Problem description
Go through the records and filter out every line lacking the word "зубов"; copy the lines that remain.

Data to process
---+---
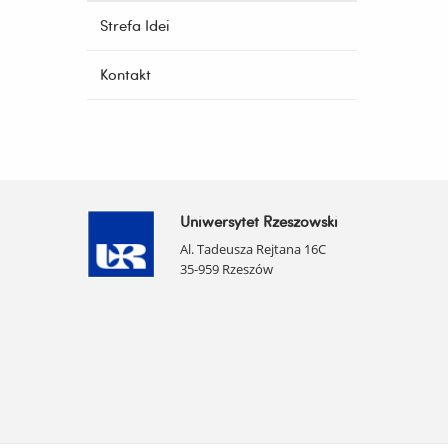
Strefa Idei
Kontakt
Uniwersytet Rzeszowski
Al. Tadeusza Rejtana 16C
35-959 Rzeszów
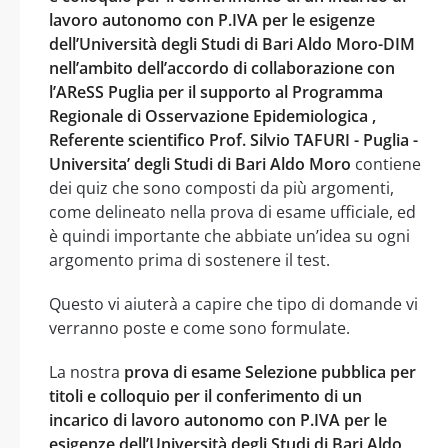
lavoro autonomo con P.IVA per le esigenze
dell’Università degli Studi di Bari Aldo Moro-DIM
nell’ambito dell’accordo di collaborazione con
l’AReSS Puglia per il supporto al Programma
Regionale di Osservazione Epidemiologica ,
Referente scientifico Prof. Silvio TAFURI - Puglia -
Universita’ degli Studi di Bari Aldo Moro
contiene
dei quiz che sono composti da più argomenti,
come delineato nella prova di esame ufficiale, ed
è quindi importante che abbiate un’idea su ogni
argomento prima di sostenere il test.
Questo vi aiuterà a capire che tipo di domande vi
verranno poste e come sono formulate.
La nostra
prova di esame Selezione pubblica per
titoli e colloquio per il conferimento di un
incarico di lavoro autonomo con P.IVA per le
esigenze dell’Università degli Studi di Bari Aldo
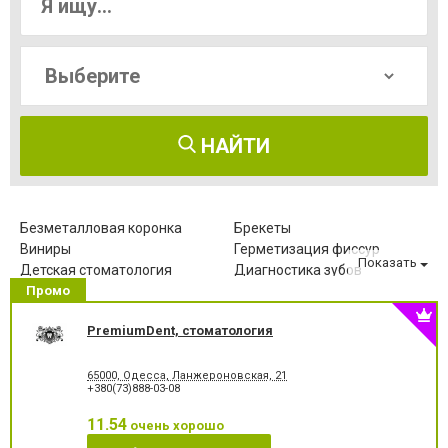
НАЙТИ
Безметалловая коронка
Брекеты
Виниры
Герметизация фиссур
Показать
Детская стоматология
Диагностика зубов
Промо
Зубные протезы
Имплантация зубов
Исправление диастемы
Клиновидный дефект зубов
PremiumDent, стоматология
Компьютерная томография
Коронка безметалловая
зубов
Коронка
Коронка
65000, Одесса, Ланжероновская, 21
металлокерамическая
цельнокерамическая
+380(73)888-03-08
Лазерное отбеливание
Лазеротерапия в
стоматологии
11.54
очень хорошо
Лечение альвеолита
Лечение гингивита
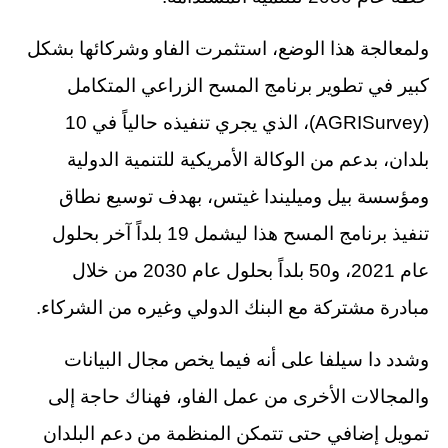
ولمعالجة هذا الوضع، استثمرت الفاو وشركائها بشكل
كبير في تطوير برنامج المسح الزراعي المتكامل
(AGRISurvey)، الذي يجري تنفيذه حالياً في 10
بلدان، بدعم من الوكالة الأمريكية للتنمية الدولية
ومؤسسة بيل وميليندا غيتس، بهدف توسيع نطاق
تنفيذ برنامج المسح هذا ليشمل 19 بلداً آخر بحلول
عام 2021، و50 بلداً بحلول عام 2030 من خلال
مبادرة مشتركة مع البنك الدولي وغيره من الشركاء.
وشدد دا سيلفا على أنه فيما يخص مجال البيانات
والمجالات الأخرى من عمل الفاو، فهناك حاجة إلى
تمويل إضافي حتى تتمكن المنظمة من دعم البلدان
---+---
Answer to the exercise
Диагностика зубов
Имплантация зубов
Клиновидный дефект зубов
зубов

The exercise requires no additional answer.